(TASK MATERIAL begins)
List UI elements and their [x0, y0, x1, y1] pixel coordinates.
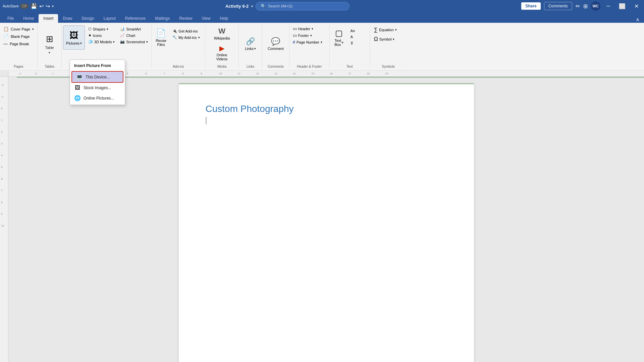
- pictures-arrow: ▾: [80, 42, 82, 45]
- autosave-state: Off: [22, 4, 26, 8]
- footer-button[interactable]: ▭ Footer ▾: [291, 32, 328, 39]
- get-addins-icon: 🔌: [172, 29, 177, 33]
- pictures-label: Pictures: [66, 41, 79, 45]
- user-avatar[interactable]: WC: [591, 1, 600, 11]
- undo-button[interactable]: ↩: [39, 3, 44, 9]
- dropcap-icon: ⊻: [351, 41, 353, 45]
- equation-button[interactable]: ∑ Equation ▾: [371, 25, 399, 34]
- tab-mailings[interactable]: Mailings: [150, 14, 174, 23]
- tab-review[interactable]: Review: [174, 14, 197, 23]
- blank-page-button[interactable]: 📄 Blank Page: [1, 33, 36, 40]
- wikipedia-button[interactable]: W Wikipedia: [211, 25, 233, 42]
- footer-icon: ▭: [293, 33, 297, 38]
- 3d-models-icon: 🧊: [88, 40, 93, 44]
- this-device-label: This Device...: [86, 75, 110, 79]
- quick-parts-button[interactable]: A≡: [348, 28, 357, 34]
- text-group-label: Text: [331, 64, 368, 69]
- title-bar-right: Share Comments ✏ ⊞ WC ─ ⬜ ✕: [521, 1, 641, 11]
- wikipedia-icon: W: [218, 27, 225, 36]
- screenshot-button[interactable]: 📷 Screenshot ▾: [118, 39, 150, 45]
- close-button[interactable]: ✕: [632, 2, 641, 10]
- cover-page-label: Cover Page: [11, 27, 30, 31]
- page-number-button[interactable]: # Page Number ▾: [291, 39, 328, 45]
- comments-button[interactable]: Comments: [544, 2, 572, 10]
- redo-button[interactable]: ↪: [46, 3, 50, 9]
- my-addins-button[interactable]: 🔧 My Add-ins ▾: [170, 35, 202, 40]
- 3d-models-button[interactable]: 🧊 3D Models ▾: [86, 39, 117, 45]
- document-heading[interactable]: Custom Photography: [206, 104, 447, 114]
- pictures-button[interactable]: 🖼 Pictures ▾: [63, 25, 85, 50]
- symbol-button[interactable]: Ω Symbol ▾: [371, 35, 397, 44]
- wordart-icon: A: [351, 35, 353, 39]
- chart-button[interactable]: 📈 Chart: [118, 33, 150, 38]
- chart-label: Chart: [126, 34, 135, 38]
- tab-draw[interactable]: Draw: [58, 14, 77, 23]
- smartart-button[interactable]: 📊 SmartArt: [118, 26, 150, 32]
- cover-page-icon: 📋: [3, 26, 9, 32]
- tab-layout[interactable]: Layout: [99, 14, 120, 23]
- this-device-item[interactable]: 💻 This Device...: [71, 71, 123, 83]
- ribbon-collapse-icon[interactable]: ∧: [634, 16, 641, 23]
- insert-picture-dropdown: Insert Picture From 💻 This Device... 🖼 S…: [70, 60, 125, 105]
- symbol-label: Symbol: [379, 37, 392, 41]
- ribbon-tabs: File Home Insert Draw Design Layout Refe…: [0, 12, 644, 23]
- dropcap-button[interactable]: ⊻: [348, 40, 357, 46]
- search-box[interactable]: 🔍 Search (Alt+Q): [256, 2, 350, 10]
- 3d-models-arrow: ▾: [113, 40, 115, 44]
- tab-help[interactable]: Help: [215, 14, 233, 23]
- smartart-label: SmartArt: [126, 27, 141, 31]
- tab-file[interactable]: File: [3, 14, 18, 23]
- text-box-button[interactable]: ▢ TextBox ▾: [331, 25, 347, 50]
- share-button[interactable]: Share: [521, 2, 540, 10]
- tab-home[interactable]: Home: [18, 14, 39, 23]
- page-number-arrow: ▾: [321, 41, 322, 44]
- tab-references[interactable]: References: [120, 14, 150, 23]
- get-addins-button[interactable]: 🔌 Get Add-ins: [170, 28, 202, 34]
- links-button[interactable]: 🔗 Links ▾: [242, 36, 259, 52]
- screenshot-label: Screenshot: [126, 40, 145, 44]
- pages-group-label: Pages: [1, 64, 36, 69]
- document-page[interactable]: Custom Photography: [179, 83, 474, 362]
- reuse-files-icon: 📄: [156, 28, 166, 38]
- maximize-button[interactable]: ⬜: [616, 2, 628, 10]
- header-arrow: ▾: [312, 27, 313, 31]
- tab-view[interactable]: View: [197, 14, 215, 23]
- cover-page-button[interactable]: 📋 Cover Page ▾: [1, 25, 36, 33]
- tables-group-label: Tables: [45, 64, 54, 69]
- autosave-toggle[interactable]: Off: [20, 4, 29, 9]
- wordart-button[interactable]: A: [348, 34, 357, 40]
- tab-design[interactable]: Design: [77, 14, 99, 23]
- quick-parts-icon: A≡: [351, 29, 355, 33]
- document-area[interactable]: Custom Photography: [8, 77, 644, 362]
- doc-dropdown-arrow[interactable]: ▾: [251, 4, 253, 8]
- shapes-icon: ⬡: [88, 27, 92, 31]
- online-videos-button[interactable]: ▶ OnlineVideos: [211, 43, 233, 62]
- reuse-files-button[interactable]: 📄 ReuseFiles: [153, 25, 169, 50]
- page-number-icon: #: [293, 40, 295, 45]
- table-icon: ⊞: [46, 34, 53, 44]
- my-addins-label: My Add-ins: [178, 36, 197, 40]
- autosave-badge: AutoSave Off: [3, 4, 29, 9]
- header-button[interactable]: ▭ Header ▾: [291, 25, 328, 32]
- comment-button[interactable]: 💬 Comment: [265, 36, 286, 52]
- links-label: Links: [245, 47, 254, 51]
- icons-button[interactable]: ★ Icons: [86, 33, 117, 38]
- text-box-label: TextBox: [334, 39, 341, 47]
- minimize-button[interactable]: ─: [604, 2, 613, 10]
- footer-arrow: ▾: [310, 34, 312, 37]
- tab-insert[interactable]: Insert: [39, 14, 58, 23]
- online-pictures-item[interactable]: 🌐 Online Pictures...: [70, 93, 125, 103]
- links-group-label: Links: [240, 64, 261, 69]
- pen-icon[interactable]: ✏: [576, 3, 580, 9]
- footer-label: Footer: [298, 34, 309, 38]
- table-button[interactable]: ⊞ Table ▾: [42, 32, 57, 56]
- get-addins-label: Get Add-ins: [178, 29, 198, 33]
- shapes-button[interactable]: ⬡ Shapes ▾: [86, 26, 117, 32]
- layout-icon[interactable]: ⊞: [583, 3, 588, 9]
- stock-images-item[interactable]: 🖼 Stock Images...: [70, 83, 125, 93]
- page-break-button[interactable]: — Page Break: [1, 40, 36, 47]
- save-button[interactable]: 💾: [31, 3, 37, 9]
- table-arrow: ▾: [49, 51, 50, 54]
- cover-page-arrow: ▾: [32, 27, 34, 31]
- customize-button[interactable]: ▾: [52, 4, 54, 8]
(TASK MATERIAL ends)
_THE TASK:_
Pictures aside, reproduce the listing above exactly.

_WRITTEN RESPONSE:_
List UI elements and their [x0, y0, x1, y1] pixel coordinates.
- pictures-arrow: ▾: [80, 42, 82, 45]
- autosave-state: Off: [22, 4, 26, 8]
- footer-button[interactable]: ▭ Footer ▾: [291, 32, 328, 39]
- get-addins-icon: 🔌: [172, 29, 177, 33]
- pictures-label: Pictures: [66, 41, 79, 45]
- user-avatar[interactable]: WC: [591, 1, 600, 11]
- undo-button[interactable]: ↩: [39, 3, 44, 9]
- dropcap-icon: ⊻: [351, 41, 353, 45]
- equation-button[interactable]: ∑ Equation ▾: [371, 25, 399, 34]
- tab-mailings[interactable]: Mailings: [150, 14, 174, 23]
- tab-review[interactable]: Review: [174, 14, 197, 23]
- blank-page-button[interactable]: 📄 Blank Page: [1, 33, 36, 40]
- wikipedia-button[interactable]: W Wikipedia: [211, 25, 233, 42]
- footer-icon: ▭: [293, 33, 297, 38]
- 3d-models-icon: 🧊: [88, 40, 93, 44]
- this-device-label: This Device...: [86, 75, 110, 79]
- quick-parts-button[interactable]: A≡: [348, 28, 357, 34]
- text-group-label: Text: [331, 64, 368, 69]
- title-bar-right: Share Comments ✏ ⊞ WC ─ ⬜ ✕: [521, 1, 641, 11]
- wikipedia-icon: W: [218, 27, 225, 36]
- screenshot-button[interactable]: 📷 Screenshot ▾: [118, 39, 150, 45]
- close-button[interactable]: ✕: [632, 2, 641, 10]
- cover-page-label: Cover Page: [11, 27, 30, 31]
- page-number-button[interactable]: # Page Number ▾: [291, 39, 328, 45]
- comments-button[interactable]: Comments: [544, 2, 572, 10]
- redo-button[interactable]: ↪: [46, 3, 50, 9]
- my-addins-button[interactable]: 🔧 My Add-ins ▾: [170, 35, 202, 40]
- 3d-models-button[interactable]: 🧊 3D Models ▾: [86, 39, 117, 45]
- document-heading[interactable]: Custom Photography: [206, 104, 447, 114]
- pictures-button[interactable]: 🖼 Pictures ▾: [63, 25, 85, 50]
- symbol-button[interactable]: Ω Symbol ▾: [371, 35, 397, 44]
- wordart-icon: A: [351, 35, 353, 39]
- chart-button[interactable]: 📈 Chart: [118, 33, 150, 38]
- chart-label: Chart: [126, 34, 135, 38]
- tab-draw[interactable]: Draw: [58, 14, 77, 23]
- smartart-button[interactable]: 📊 SmartArt: [118, 26, 150, 32]
- cover-page-icon: 📋: [3, 26, 9, 32]
- tab-layout[interactable]: Layout: [99, 14, 120, 23]
- this-device-item[interactable]: 💻 This Device...: [71, 71, 123, 83]
- ribbon-collapse-icon[interactable]: ∧: [634, 16, 641, 23]
- insert-picture-dropdown: Insert Picture From 💻 This Device... 🖼 S…: [70, 60, 125, 105]
- symbol-label: Symbol: [379, 37, 392, 41]
- ribbon-tabs: File Home Insert Draw Design Layout Refe…: [0, 12, 644, 23]
- dropcap-button[interactable]: ⊻: [348, 40, 357, 46]
- search-box[interactable]: 🔍 Search (Alt+Q): [256, 2, 350, 10]
- 3d-models-arrow: ▾: [113, 40, 115, 44]
- tab-help[interactable]: Help: [215, 14, 233, 23]
- smartart-label: SmartArt: [126, 27, 141, 31]
- tab-file[interactable]: File: [3, 14, 18, 23]
- text-box-button[interactable]: ▢ TextBox ▾: [331, 25, 347, 50]
- share-button[interactable]: Share: [521, 2, 540, 10]
- tab-home[interactable]: Home: [18, 14, 39, 23]
- page-number-arrow: ▾: [321, 41, 322, 44]
- tab-references[interactable]: References: [120, 14, 150, 23]
- get-addins-button[interactable]: 🔌 Get Add-ins: [170, 28, 202, 34]
- links-button[interactable]: 🔗 Links ▾: [242, 36, 259, 52]
- screenshot-label: Screenshot: [126, 40, 145, 44]
- pages-group-label: Pages: [1, 64, 36, 69]
- document-page[interactable]: Custom Photography: [179, 83, 474, 362]
- reuse-files-icon: 📄: [156, 28, 166, 38]
- maximize-button[interactable]: ⬜: [616, 2, 628, 10]
- header-arrow: ▾: [312, 27, 313, 31]
- tab-view[interactable]: View: [197, 14, 215, 23]
- cover-page-button[interactable]: 📋 Cover Page ▾: [1, 25, 36, 33]
- tables-group-label: Tables: [45, 64, 54, 69]
- autosave-toggle[interactable]: Off: [20, 4, 29, 9]
- wordart-button[interactable]: A: [348, 34, 357, 40]
- tab-design[interactable]: Design: [77, 14, 99, 23]
- quick-parts-icon: A≡: [351, 29, 355, 33]
- document-area[interactable]: Custom Photography: [8, 77, 644, 362]
- doc-dropdown-arrow[interactable]: ▾: [251, 4, 253, 8]
- shapes-icon: ⬡: [88, 27, 92, 31]
- online-videos-button[interactable]: ▶ OnlineVideos: [211, 43, 233, 62]
- reuse-files-button[interactable]: 📄 ReuseFiles: [153, 25, 169, 50]
- page-number-icon: #: [293, 40, 295, 45]
- table-icon: ⊞: [46, 34, 53, 44]
- my-addins-label: My Add-ins: [178, 36, 197, 40]
- autosave-badge: AutoSave Off: [3, 4, 29, 9]
- header-button[interactable]: ▭ Header ▾: [291, 25, 328, 32]
- comment-button[interactable]: 💬 Comment: [265, 36, 286, 52]
- links-label: Links: [245, 47, 254, 51]
- icons-button[interactable]: ★ Icons: [86, 33, 117, 38]
- text-box-label: TextBox: [334, 39, 341, 47]
- minimize-button[interactable]: ─: [604, 2, 613, 10]
- footer-arrow: ▾: [310, 34, 312, 37]
- tab-insert[interactable]: Insert: [39, 14, 58, 23]
- online-pictures-item[interactable]: 🌐 Online Pictures...: [70, 93, 125, 103]
- links-group-label: Links: [240, 64, 261, 69]
- pen-icon[interactable]: ✏: [576, 3, 580, 9]
- footer-label: Footer: [298, 34, 309, 38]
- table-button[interactable]: ⊞ Table ▾: [42, 32, 57, 56]
- get-addins-label: Get Add-ins: [178, 29, 198, 33]
- shapes-button[interactable]: ⬡ Shapes ▾: [86, 26, 117, 32]
- layout-icon[interactable]: ⊞: [583, 3, 588, 9]
- stock-images-item[interactable]: 🖼 Stock Images...: [70, 83, 125, 93]
- page-break-button[interactable]: — Page Break: [1, 40, 36, 47]
- save-button[interactable]: 💾: [31, 3, 37, 9]
- table-arrow: ▾: [49, 51, 50, 54]
- cover-page-arrow: ▾: [32, 27, 34, 31]
- customize-button[interactable]: ▾: [52, 4, 54, 8]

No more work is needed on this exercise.